Nerve conduction studies are the most direct way to confirm entrapment neuropathy. These tests measure how fast electrical signals travel through a nerve and how strong those signals are. At a compression site, signals slow down or weaken. A reduced conduction velocity points to demyelination, while a drop in signal strength suggests nerve fiber damage. These findings help pin down the exact location and severity of the entrapment.

Ultrasound has become increasingly useful as a complementary tool. It can directly visualize the nerve and measure its cross-sectional area. At entrapment sites, nerves typically appear swollen just before the point of compression. Ultrasound also helps identify structural causes of compression, like cysts, thickened ligaments, or abnormal muscles. MRI serves a similar role when more anatomic detail is needed.

Treatment Options

For mild to moderate entrapment neuropathy, conservative treatment is the starting point. The goal is to reduce pressure on the nerve and give it a chance to recover. For carpal tunnel syndrome, this typically means wearing a wrist splint that holds the joint in a neutral position, since both bending and extending the wrist increase pressure inside the carpal tunnel. Night splinting is particularly common because many people unconsciously flex their wrists during sleep. Physical therapy focused on nerve gliding exercises and ergonomic modifications can also help.

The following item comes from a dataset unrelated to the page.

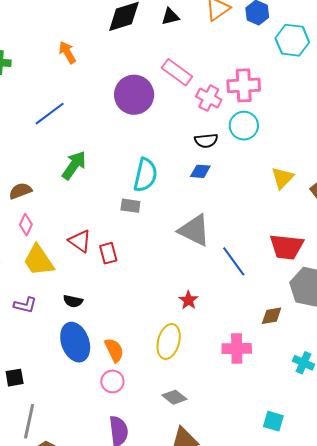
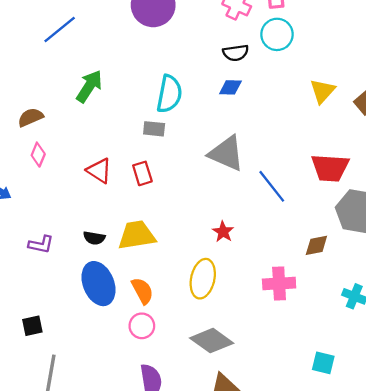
red rectangle: (108, 253) -> (142, 173), moved
yellow trapezoid: (39, 260) -> (137, 235), moved, turned 117
gray diamond: (174, 397) -> (212, 341), size x1.5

Corticosteroid injections near the compression site can provide significant symptom relief by reducing local inflammation and swelling. Controlled trials show they outperform placebo for short-term improvement, but the benefits tend to be temporary, often lasting weeks to months rather than providing a permanent fix.

Surgery becomes the better option when conservative measures fail, when symptoms are progressing, or when nerve conduction tests show significant nerve damage. The procedure, called decompression or release, involves cutting or opening the structure that’s compressing the nerve. For carpal tunnel release, this means cutting the transverse carpal ligament to widen the tunnel. Outcomes are generally better when surgery is performed earlier in the disease course, before nerve fiber degeneration sets in. Signs like preserved ability to distinguish two-point touch and a positive Tinel sign suggest the nerve is still in a relatively early stage of compression and more likely to recover fully after release.

For people with both focal pain at the entrapment site and evidence of compression on testing, surgical decompression reliably improves symptoms. Those with more diffuse, widespread symptoms can still benefit, but pain relief and nerve recovery tend to be less complete. Recovery time varies by location and severity but typically involves weeks of gradually returning to normal activity, with sensory improvement often noticed within days to weeks and strength returning over months.